**What needs to be done**: From the line with "Given the image: Find" to the final line of the records, every line is to be duplicated exactly, both of those lines included.

_ _ _ _

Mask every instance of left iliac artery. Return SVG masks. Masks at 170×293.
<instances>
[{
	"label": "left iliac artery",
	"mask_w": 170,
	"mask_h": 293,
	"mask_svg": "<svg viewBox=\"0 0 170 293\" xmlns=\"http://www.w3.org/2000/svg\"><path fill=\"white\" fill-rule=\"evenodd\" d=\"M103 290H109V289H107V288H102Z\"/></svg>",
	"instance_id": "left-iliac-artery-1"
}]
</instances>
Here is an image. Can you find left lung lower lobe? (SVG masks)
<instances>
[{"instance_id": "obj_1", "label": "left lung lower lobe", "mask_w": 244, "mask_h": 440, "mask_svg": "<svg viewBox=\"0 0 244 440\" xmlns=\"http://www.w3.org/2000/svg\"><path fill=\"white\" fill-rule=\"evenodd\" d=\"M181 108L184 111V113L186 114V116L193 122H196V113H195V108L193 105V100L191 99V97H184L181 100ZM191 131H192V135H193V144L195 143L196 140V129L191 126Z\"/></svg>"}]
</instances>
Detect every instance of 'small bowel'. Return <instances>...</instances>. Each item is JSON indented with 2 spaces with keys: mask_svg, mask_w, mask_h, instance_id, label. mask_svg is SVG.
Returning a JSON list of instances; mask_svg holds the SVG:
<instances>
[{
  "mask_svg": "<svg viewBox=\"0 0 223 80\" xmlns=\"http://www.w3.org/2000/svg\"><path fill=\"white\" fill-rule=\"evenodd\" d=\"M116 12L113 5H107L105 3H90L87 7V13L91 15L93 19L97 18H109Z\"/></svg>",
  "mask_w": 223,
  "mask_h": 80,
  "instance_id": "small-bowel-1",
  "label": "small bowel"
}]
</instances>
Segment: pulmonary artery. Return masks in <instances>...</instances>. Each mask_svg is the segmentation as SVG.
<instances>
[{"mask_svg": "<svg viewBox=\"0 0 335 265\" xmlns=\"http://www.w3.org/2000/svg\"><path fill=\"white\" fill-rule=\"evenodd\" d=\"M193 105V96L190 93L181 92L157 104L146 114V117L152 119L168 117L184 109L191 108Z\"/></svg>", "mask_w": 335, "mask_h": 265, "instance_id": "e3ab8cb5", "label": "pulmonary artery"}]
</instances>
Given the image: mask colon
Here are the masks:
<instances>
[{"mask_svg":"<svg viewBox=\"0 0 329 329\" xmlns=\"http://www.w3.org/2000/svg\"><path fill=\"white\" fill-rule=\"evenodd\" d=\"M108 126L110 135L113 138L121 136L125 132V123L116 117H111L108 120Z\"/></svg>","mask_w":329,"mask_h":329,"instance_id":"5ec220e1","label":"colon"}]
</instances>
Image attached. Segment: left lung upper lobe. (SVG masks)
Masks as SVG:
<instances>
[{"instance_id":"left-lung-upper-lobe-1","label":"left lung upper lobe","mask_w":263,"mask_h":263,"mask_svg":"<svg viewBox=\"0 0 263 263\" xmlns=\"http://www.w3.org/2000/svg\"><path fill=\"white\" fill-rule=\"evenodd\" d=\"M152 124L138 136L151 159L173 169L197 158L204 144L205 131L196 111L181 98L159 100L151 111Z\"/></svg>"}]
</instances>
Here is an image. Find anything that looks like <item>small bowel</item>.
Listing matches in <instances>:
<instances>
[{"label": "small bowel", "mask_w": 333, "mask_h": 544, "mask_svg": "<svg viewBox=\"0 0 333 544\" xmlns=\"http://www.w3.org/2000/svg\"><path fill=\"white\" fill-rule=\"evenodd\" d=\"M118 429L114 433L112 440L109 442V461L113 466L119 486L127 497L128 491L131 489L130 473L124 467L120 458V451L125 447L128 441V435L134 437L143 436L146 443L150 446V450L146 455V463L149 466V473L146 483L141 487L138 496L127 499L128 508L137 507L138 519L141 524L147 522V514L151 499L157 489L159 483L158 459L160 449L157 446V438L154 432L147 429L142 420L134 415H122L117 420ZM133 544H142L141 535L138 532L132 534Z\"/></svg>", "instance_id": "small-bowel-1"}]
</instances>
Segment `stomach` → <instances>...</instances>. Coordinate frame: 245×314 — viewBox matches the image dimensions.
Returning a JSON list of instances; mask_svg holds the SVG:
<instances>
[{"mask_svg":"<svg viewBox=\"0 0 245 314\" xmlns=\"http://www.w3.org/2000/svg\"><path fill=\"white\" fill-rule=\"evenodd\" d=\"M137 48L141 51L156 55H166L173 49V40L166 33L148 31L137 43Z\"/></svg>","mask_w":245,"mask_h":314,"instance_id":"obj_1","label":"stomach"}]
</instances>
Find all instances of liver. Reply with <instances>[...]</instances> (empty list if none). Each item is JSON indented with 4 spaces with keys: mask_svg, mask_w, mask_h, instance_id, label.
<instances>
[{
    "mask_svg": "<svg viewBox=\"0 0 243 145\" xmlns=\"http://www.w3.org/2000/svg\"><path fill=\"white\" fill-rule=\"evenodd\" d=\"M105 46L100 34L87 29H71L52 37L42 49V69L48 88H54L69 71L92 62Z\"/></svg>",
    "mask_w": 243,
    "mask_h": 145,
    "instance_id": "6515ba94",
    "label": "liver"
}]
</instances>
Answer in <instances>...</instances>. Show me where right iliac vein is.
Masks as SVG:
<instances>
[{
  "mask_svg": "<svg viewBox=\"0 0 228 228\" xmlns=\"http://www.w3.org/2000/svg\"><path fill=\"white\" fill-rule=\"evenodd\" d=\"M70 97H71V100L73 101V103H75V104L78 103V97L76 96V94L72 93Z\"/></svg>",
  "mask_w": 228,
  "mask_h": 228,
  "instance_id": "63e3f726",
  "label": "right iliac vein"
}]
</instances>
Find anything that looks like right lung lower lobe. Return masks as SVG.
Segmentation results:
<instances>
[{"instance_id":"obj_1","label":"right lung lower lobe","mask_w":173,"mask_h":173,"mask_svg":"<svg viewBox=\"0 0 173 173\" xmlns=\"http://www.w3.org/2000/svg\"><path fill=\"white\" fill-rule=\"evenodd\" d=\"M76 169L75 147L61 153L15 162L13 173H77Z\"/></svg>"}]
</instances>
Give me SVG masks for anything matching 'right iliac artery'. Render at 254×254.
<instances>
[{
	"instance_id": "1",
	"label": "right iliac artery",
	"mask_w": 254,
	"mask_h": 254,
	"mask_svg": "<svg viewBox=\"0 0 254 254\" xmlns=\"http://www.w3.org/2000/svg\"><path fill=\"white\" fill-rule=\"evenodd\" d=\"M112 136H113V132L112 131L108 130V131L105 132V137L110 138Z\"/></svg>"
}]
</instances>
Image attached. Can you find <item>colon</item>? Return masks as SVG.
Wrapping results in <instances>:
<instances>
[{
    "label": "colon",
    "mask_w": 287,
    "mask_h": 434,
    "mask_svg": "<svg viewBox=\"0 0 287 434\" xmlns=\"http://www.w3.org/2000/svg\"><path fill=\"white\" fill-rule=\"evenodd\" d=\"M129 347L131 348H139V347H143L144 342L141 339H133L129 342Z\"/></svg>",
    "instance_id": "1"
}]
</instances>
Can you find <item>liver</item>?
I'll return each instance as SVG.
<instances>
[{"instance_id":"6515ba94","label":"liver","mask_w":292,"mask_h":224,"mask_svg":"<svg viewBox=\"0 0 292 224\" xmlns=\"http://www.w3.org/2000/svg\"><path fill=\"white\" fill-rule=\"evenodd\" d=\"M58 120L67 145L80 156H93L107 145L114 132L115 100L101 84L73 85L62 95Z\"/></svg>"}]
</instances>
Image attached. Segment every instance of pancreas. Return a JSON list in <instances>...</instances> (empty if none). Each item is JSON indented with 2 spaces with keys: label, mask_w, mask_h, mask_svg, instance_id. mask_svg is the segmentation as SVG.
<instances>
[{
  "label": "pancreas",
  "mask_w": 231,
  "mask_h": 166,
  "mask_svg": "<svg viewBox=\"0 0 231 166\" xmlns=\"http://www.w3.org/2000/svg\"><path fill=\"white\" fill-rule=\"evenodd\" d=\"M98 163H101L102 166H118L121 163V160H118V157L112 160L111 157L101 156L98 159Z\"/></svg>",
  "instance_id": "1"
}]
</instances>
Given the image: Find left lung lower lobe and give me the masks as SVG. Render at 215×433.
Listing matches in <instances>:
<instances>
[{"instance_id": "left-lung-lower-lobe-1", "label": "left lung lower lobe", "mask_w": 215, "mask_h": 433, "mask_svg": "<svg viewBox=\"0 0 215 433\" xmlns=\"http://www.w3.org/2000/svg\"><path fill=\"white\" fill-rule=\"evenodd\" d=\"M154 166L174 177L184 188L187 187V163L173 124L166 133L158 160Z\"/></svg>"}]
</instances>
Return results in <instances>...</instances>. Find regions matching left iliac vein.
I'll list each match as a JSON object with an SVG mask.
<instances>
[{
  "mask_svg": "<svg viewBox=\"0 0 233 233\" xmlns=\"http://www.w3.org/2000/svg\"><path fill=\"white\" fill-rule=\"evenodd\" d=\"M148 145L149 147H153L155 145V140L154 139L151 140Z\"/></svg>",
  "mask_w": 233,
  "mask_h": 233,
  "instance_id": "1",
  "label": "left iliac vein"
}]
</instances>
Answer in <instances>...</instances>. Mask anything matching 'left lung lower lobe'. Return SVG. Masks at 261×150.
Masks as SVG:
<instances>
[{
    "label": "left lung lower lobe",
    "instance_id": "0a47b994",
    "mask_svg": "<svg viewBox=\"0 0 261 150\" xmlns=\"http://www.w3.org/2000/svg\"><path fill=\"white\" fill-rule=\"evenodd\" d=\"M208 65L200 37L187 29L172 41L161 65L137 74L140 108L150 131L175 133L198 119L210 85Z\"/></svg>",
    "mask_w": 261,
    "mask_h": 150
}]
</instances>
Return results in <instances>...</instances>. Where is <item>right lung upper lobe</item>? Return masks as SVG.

_ _ _ _

**Answer for this exercise**:
Given the image: Find left lung lower lobe and give me the masks as SVG. Render at 215×433.
Listing matches in <instances>:
<instances>
[{"instance_id": "left-lung-lower-lobe-1", "label": "left lung lower lobe", "mask_w": 215, "mask_h": 433, "mask_svg": "<svg viewBox=\"0 0 215 433\" xmlns=\"http://www.w3.org/2000/svg\"><path fill=\"white\" fill-rule=\"evenodd\" d=\"M154 166L174 177L184 188L187 187V163L173 124L166 133L158 160Z\"/></svg>"}]
</instances>
Return results in <instances>...</instances>. Find regions matching left iliac vein.
I'll list each match as a JSON object with an SVG mask.
<instances>
[{
  "mask_svg": "<svg viewBox=\"0 0 233 233\" xmlns=\"http://www.w3.org/2000/svg\"><path fill=\"white\" fill-rule=\"evenodd\" d=\"M148 145L149 147H153L155 145V140L154 139L151 140Z\"/></svg>",
  "mask_w": 233,
  "mask_h": 233,
  "instance_id": "1",
  "label": "left iliac vein"
}]
</instances>
Answer in <instances>...</instances>. Mask anything matching 'left lung lower lobe'. Return SVG. Masks at 261×150.
Masks as SVG:
<instances>
[{
    "label": "left lung lower lobe",
    "instance_id": "0a47b994",
    "mask_svg": "<svg viewBox=\"0 0 261 150\" xmlns=\"http://www.w3.org/2000/svg\"><path fill=\"white\" fill-rule=\"evenodd\" d=\"M208 65L200 37L187 29L172 41L161 65L137 74L140 108L150 131L175 133L198 119L210 85Z\"/></svg>",
    "mask_w": 261,
    "mask_h": 150
}]
</instances>
Return results in <instances>...</instances>. Where is <item>right lung upper lobe</item>? Return masks as SVG.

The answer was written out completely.